(Beginning of Input)
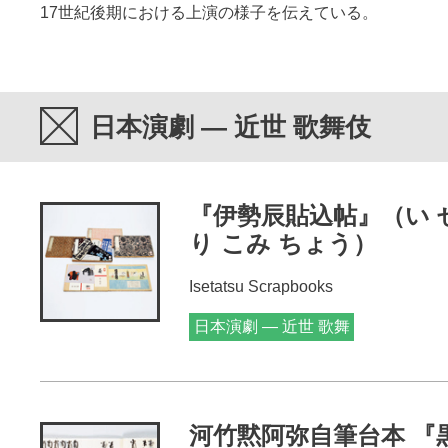
17世紀後期における上演の様子を伝えている。
日本演劇 — 近世 歌舞伎
『伊勢辰貼込帖』（い せ
り こみ ちょう）
Isetatsu Scrapbooks
日本演劇 — 近世 歌舞
伎
河竹黙阿弥自筆台本 『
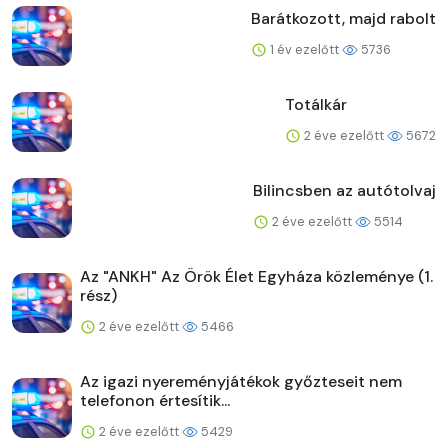
Barátkozott, majd rabolt
1 év ezelőtt
5736
Totálkár
2 éve ezelőtt
5672
Bilincsben az autótolvaj
2 éve ezelőtt
5514
Az "ANKH" Az Örök Élet Egyháza közleménye (1.
rész)
2 éve ezelőtt
5466
Az igazi nyereményjátékok győzteseit nem
telefonon értesítik...
2 éve ezelőtt
5429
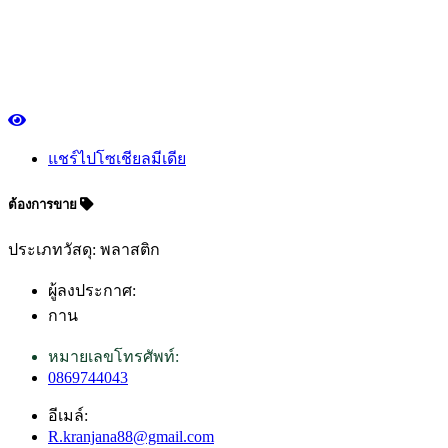
แชร์ไปโซเชียลมีเดีย
ต้องการขาย
ประเภทวัสดุ: พลาสติก
ผู้ลงประกาศ:
กาน
หมายเลขโทรศัพท์:
0869744043
อีเมล์:
R.kranjana88@gmail.com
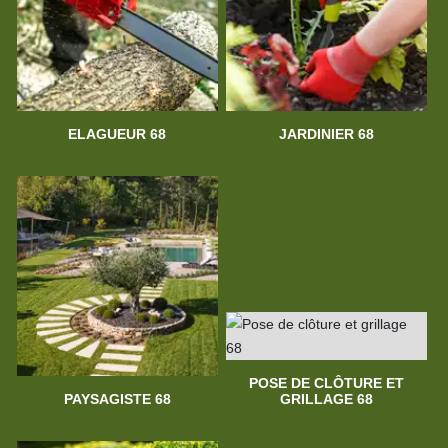
ELAGUEUR 68
JARDINIER 68
POSE DE CLÔTURE ET
PAYSAGISTE 68
GRILLAGE 68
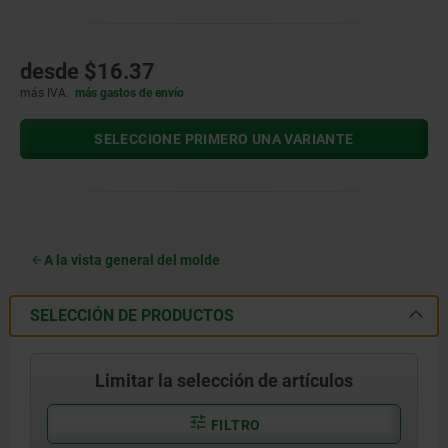
desde
$16.37
más IVA.
más gastos de envío
SELECCIONE PRIMERO UNA VARIANTE
A la vista general del molde
SELECCIÓN DE PRODUCTOS
Limitar la selección de artículos
FILTRO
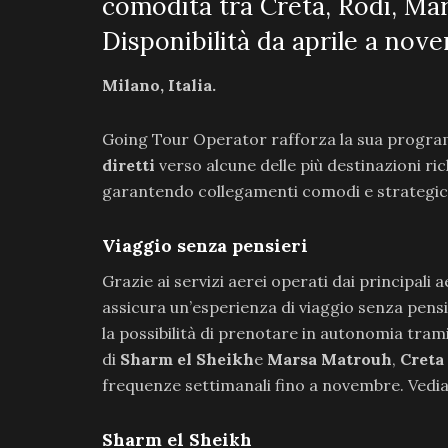
comodità tra Creta, Rodi, Ma
Disponibilità da aprile a nov
Milano, Italia.
Going Tour Operator rafforza la sua progra
diretti
verso alcune delle più destinazioni ric
garantendo collegamenti comodi e strategici pe
Viaggio senza pensieri
Grazie ai servizi aerei operati dai principali 
assicura un’esperienza di viaggio senza pensie
la possibilità di prenotare in autonomia tram
di
Sharm el Sheikh
e
Marsa Matrouh
,
Creta
frequenze settimanali fino a novembre. Vediamo
Sharm el Sheikh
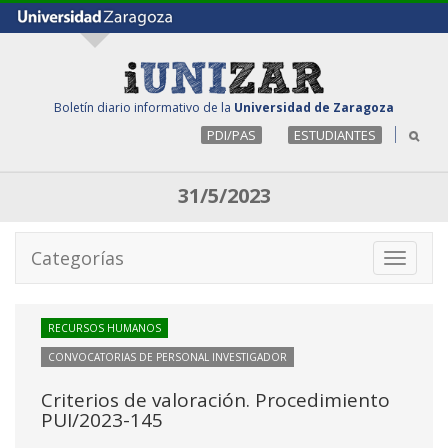
Boletín diario informativo de la
Universidad de Zaragoza
PDI/PAS
ESTUDIANTES
31/5/2023
Categorías
Toggle
navigati
RECURSOS HUMANOS
CONVOCATORIAS DE PERSONAL INVESTIGADOR
Criterios de valoración. Procedimiento
PUI/2023-145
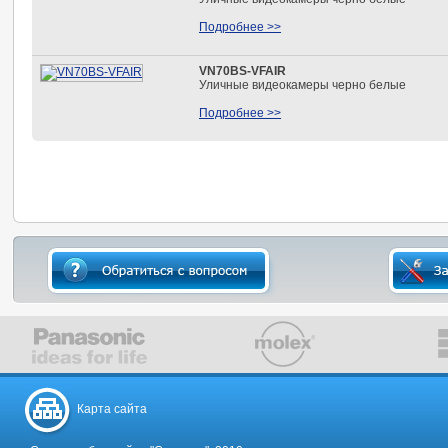
Подробнее >>
VN70BS-VFAIR
Уличные видеокамеры черно белые
Подробнее >>
Карта сайта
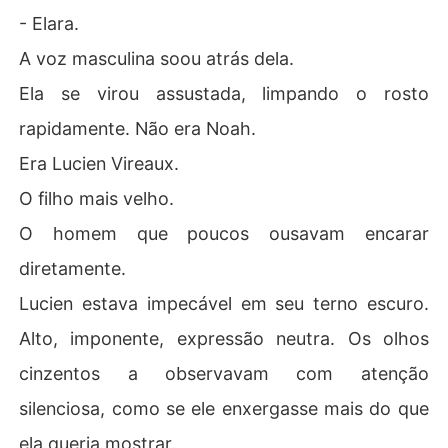
- Elara.
A voz masculina soou atrás dela.
Ela se virou assustada, limpando o rosto
rapidamente. Não era Noah.
Era Lucien Vireaux.
O filho mais velho.
O homem que poucos ousavam encarar
diretamente.
Lucien estava impecável em seu terno escuro.
Alto, imponente, expressão neutra. Os olhos
cinzentos a observavam com atenção
silenciosa, como se ele enxergasse mais do que
ela queria mostrar.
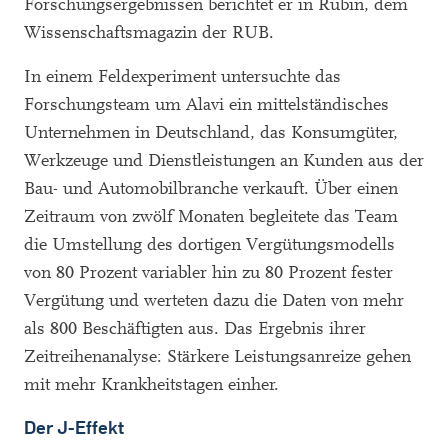
Forschungsergebnissen berichtet er in Rubin, dem
Wissenschaftsmagazin der RUB.
In einem Feldexperiment untersuchte das
Forschungsteam um Alavi ein mittelständisches
Unternehmen in Deutschland, das Konsumgüter,
Werkzeuge und Dienstleistungen an Kunden aus der
Bau- und Automobilbranche verkauft. Über einen
Zeitraum von zwölf Monaten begleitete das Team
die Umstellung des dortigen Vergütungsmodells
von 80 Prozent variabler hin zu 80 Prozent fester
Vergütung und werteten dazu die Daten von mehr
als 800 Beschäftigten aus. Das Ergebnis ihrer
Zeitreihenanalyse: Stärkere Leistungsanreize gehen
mit mehr Krankheitstagen einher.
Der J-Effekt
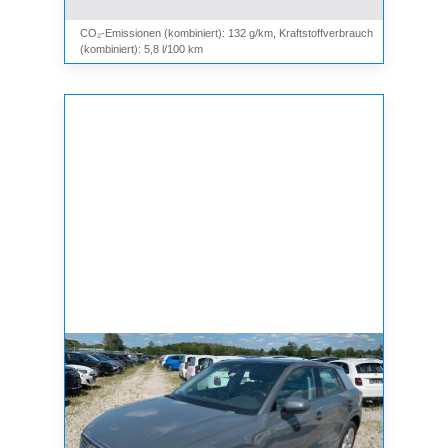
CO₂-Emissionen (kombiniert): 132 g/km, Kraftstoffverbrauch
(kombiniert): 5,8 l/100 km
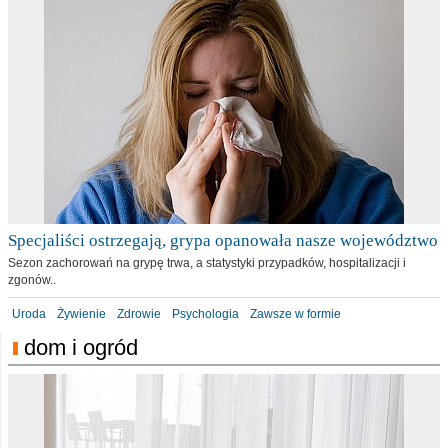
Specjaliści ostrzegają, grypa opanowała nasze województwo
Sezon zachorowań na grypę trwa, a statystyki przypadków, hospitalizacji i
zgonów..
Uroda
Żywienie
Zdrowie
Psychologia
Zawsze w formie
dom i ogród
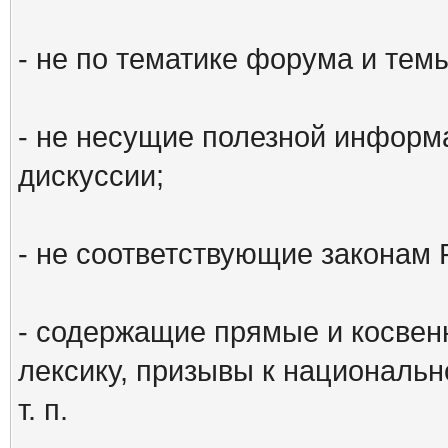
- не по тематике форума и тем
- не несущие полезной информ
дискуссии;
- не соответствующие законам 
- содержащие прямые и косвен
лексику, призывы к национальн
т. п.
(End of Input)
◆ Work instruction
Show every line in the listing above that carries the word "kombiniert".

◆ Answer for the task
CO₂-Emissionen (kombiniert): 132 g/km, Kraftstoffverbrauch
(kombiniert): 5,8 l/100 km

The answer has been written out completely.